Fallibility of statistics

This forum made possible through the generous support of SDN members, donors, and sponsors. Thank you.

NeuroTrope

Full Member
10+ Year Member
Joined
Feb 12, 2013
Messages
160
Reaction score
47
Hey y'all,

Been in a talk with various statisticians. I'll keep this short as to not bore people but I had a basic question that had a somewhat distressing answer.

My question: when you include multiple predictors with shared variance in a regression model, what determines which predictors "win" (i.e. remain significant) in explaining the criterion?

The answer: The variable with the lowest standard error wins.

The problem: Behavioral scientists often have an almost dogmatic perspective on regression, such that the significant predictors are the ones that matter. But in reality, the predictors with the best reliability wins. Remember Stats 101, where one assumption of regression is perfect reliability? Most of us acknowledge this is impossible in behavioral science so we dismiss it. But in reality, reliability is everything in determining the retention of significant predictors in the model. And reliability does not equal validity, as we all know...

Bottom line: If you are trying to predict, not a huge issue I suppose. But in identifying essentialist aspects of psychology, it is a huge issue. Our methods of collecting data are highly variable and sometimes the most important variables happen to be the least reliable (e.g. self-report, fMRI...) and so garbage in, garbage out.

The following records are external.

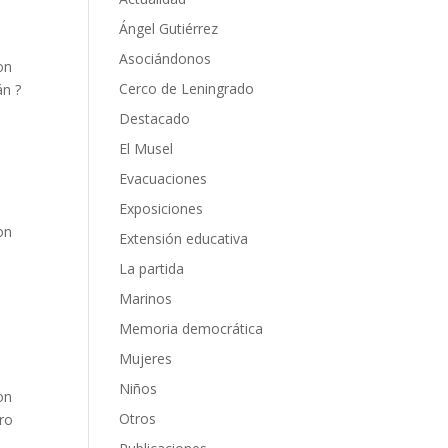
Ángel Gutiérrez
Asociándonos
on
Cerco de Leningrado
án ?
Destacado
El Musel
Evacuaciones
Exposiciones
on
Extensión educativa
La partida
Marinos
Memoria democrática
Mujeres
Niños
on
Otros
ero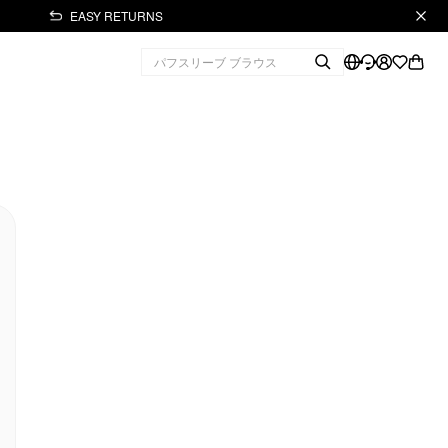
EASY RETURNS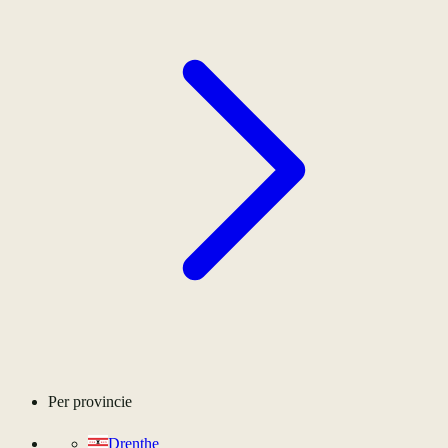
Per provincie
Drenthe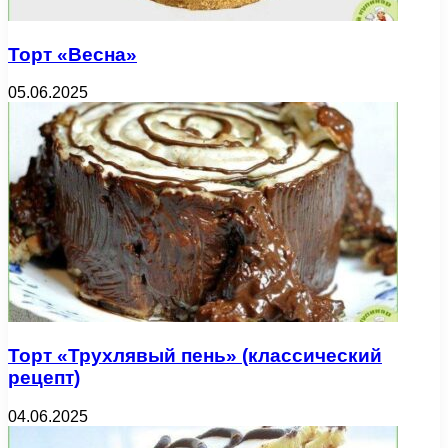
Торт «Весна»
05.06.2025
Торт «Трухлявый пень» (классический
рецепт)
04.06.2025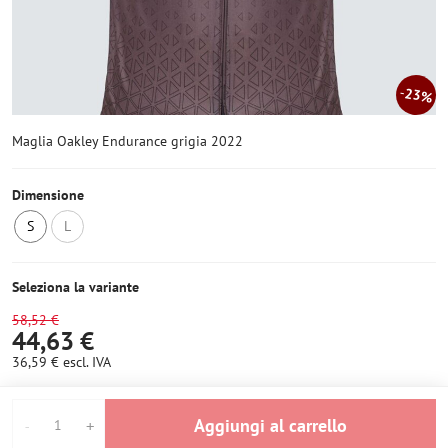
23%
Maglia Oakley Endurance grigia 2022
Dimensione
S
L
Ultimo
Non
pezzo
disponibile
Seleziona la variante
58,52 €
44,63 €
36,59 €
escl. IVA
Aggiungi al carrello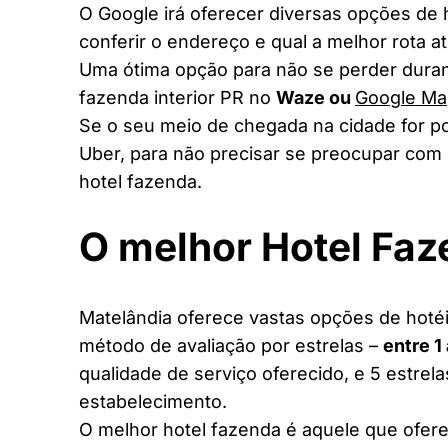
O Google irá oferecer diversas opções de
conferir o endereço e qual a melhor rota a
Uma ótima opção para não se perder duran
fazenda interior PR no
Waze ou
Google Ma
Se o seu meio de chegada na cidade for po
Uber, para não precisar se preocupar com 
hotel fazenda.
O melhor Hotel Fa
Matelândia oferece vastas opções de hotéis
método de avaliação por estrelas –
entre 1
qualidade de serviço oferecido, e 5 estrel
estabelecimento.
O melhor hotel fazenda é aquele que ofere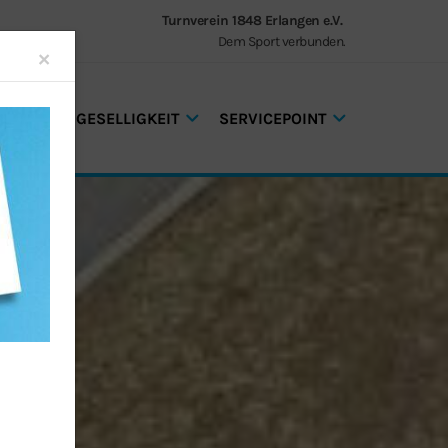
Turnverein 1848 Erlangen e.V.
Dem Sport verbunden.
Close
×
GEN UND GESELLIGKEIT
SERVICEPOINT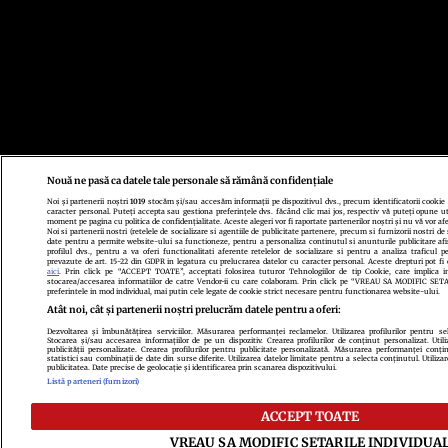
Nouă ne pasă ca datele tale personale să rămână confidențiale
Noi și partenerii noștri
1019
stocăm și/sau accesăm informații pe dispozitivul dvs., precum identificatorii cookie
caracter personal. Puteți accepta sau gestiona preferințele dvs. făcând clic mai jos, respectiv vă puteți opune uti
moment pe pagina cu politica de confidențialitate. Aceste alegeri vor fi raportate partenerilor noștri și nu vă vor af
Noi si partenerii nostri (retelele de socializare si agentiile de publicitate partenere, precum si furnizorii nostri de
date pentru a permite website-ului sa functioneze, pentru a personaliza continutul si anunturile publicitare afi
profilul dvs., pentru a va oferi functionalitati aferente retelelor de socializare si pentru a analiza traficul p
prevazute de art. 15-22 din GDPR in legatura cu prelucrarea datelor cu caracter personal. Aceste drepturi pot fi 
aici
. Prin click pe “ACCEPT TOATE”, acceptati folosirea tuturor Tehnologiilor de tip Cookie, care implica in
stocarea/accesarea informatiilor de catre Vendor-ii cu care colaboram. Prin click pe “VREAU SA MODIFIC SE
preferintele in mod individual, mai putin cele legate de cookie strict necesare pentru functionarea website-ului.
Atât noi, cât și partenerii noștri prelucrăm datele pentru a oferi:
Dezvoltarea și îmbunătățirea serviciilor. Măsurarea performanței reclamelor. Utilizarea profilurilor pentru se
Stocarea și/sau accesarea informațiilor de pe un dispozitiv. Crearea profilurilor de conținut personalizat. Utili
publicității personalizate. Crearea profilurilor pentru publicitate personalizată. Măsurarea performanței conțin
statistici sau combinații de date din surse diferite. Utilizarea datelor limitate pentru a selecta conținutul. Utiliza
publicitatea. Date precise de geolocație și identificarea prin scanarea dispozitivului.
Listă parteneri (furnizori)
ACCEPT TOATE
VREAU SA MODIFIC SETARILE INDIVIDUA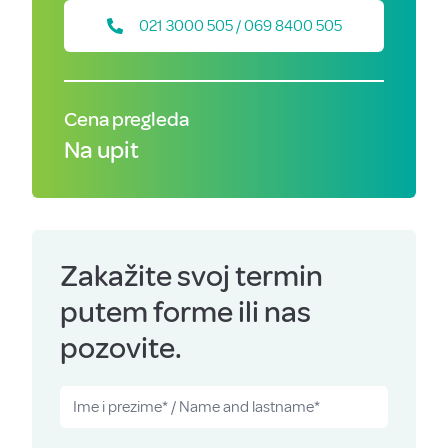
021 3000 505 / 069 8400 505
Cena pregleda
Na upit
Zakažite svoj termin
putem forme ili nas
pozovite.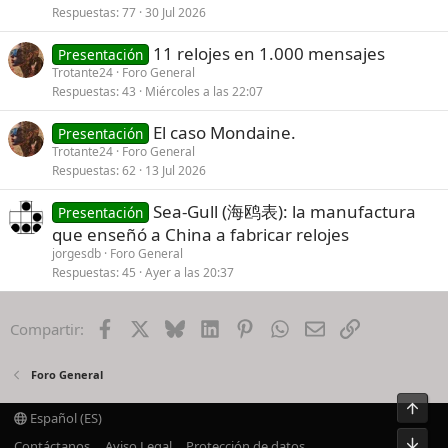
Respuestas
77
30 Jul 2026
11 relojes en 1.000 mensajes
Presentación
Trotante24
Foro General
Respuestas
43
Miércoles a las 22:07
El caso Mondaine.
Presentación
Trotante24
Foro General
Respuestas
62
13 Jul 2026
Sea-Gull (海鸥表): la manufactura
Presentación
que enseñó a China a fabricar relojes
jorgesdb
Foro General
Respuestas
45
Ayer a las 20:37
Facebook
X
Bluesky
LinkedIn
Pinterest
WhatsApp
Email
Enlace
Compartir:
Foro General
Arrib
Español (ES)
Pie
Contáctanos
Aviso Legal
Protección de datos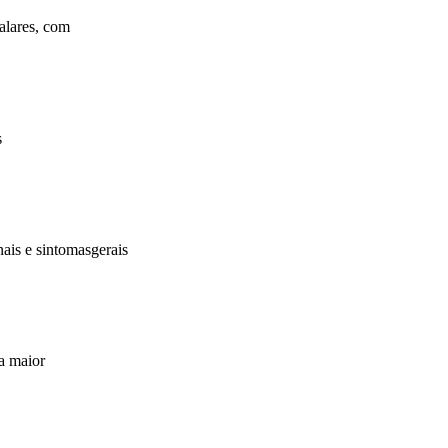
alares, com
s
ais e sintomasgerais
ta maior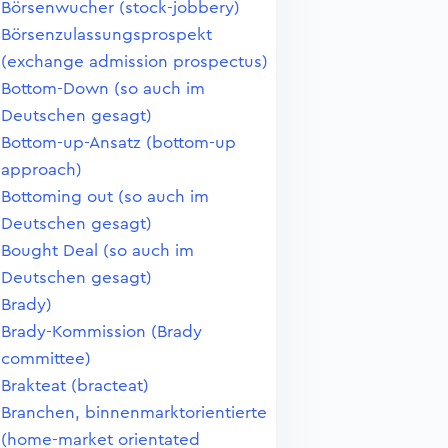
Börsenwucher (stock-jobbery)
Börsenzulassungsprospekt
(exchange admission prospectus)
Bottom-Down (so auch im
Deutschen gesagt)
Bottom-up-Ansatz (bottom-up
approach)
Bottoming out (so auch im
Deutschen gesagt)
Bought Deal (so auch im
Deutschen gesagt)
Brady)
Brady-Kommission (Brady
committee)
Brakteat (bracteat)
Branchen, binnenmarktorientierte
(home-market orientated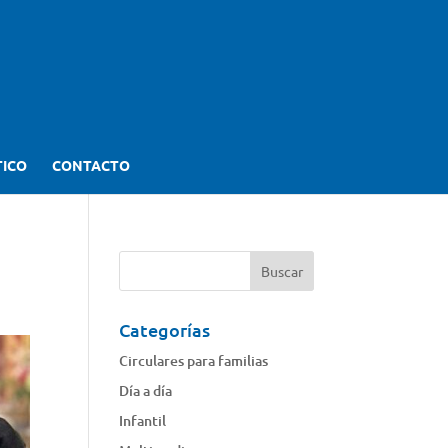
TICO
CONTACTO
Categorías
Circulares para familias
Día a día
Infantil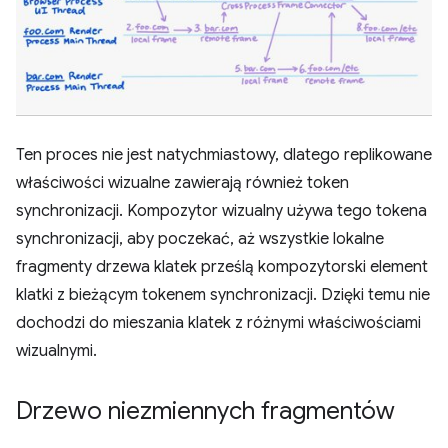
Ten proces nie jest natychmiastowy, dlatego replikowane
właściwości wizualne zawierają również token
synchronizacji. Kompozytor wizualny używa tego tokena
synchronizacji, aby poczekać, aż wszystkie lokalne
fragmenty drzewa klatek prześlą kompozytorski element
klatki z bieżącym tokenem synchronizacji. Dzięki temu nie
dochodzi do mieszania klatek z różnymi właściwościami
wizualnymi.
Drzewo niezmiennych fragmentów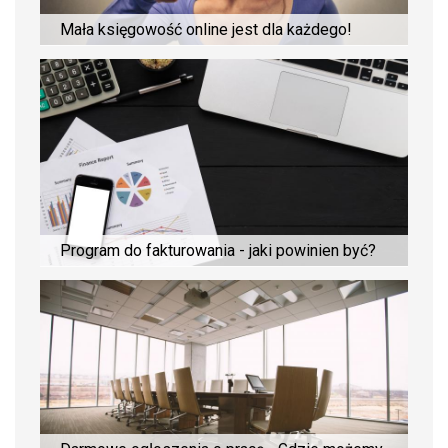
Mała księgowość online jest dla każdego!
Program do fakturowania - jaki powinien być?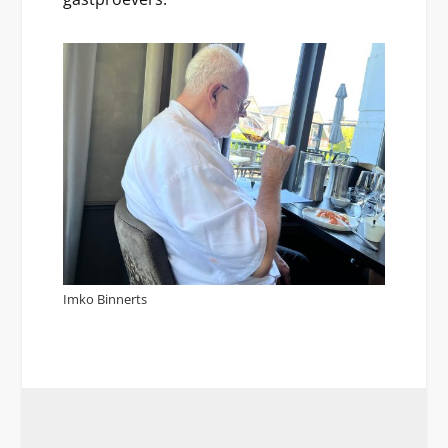
Imko Binnerts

BTW I call this fallibility of "statistics" and not "regression" because the model of regression applies to 90% of what we do anyway (ANOVA, chi-square, DFA, PCA) and can be as generalizable as canonical correlation analysis.

Food for thought. Anyone want to weigh in?
 
Oh man, we could stretch a thread out by hundreds of posts about the misuse, misinterpretation, etc of stats. I think this is a major issue, although I see over reliance on p<.05 as a bigger issue in my day to day clinical life. Just another reason a solid statistics and research foundation is necessary in high level clinical work.
 
This is why sound theory and research design are inseparable from good data analysis. The 'horse race' approach to multiple regression is abused frequently. IMO it is a technique best applied to (a) large data sets and/or (b) relatively constrained and tightly conceptualized models. Of course unstable parameter estimates are going to drop out of a multiple regression model, especially if you base your sample size on a mindless "10 observations per predictor" type guideline. Some of the strategies to manage severe multicollinearity are only tenable with larger data sets. However, I think sloppy hypotheses and model building are an even bigger problem. As you say, garbage in, garbage out.
 
Definitely have seen a lot of blind "model building" in my field. Occasionally its justifiable, but often it seems to make little sense. If they are variables that realistically SHOULD be orthogonal save for some oddity to the sample (let's say gender and race were associated in a particular study) that seems logical to examine together - though of course reliability of measurement is less of an issue for something like that.

When I'm testing a fair number of predictors with some correlation, I've taken to just running them separately for this very reason. I'm doing this as we speak for my dissertation...testing out 26 different moderators per DV and applying a massive FDR correction. I'm not sure what would be gained by combining the significant ones into a single model, though its probably the standard approach. I can take the zero-orders and interpret based on that....often including some latent construct accounting for several of them is the driving force. I'm not sure what I'd gain from knowing that say...my alcohol craving scale "beats" my alcohol withdrawal scale when entered together. Reliability, response biases, variability/range restriction, etc. all play an enormous role in determining which one wins.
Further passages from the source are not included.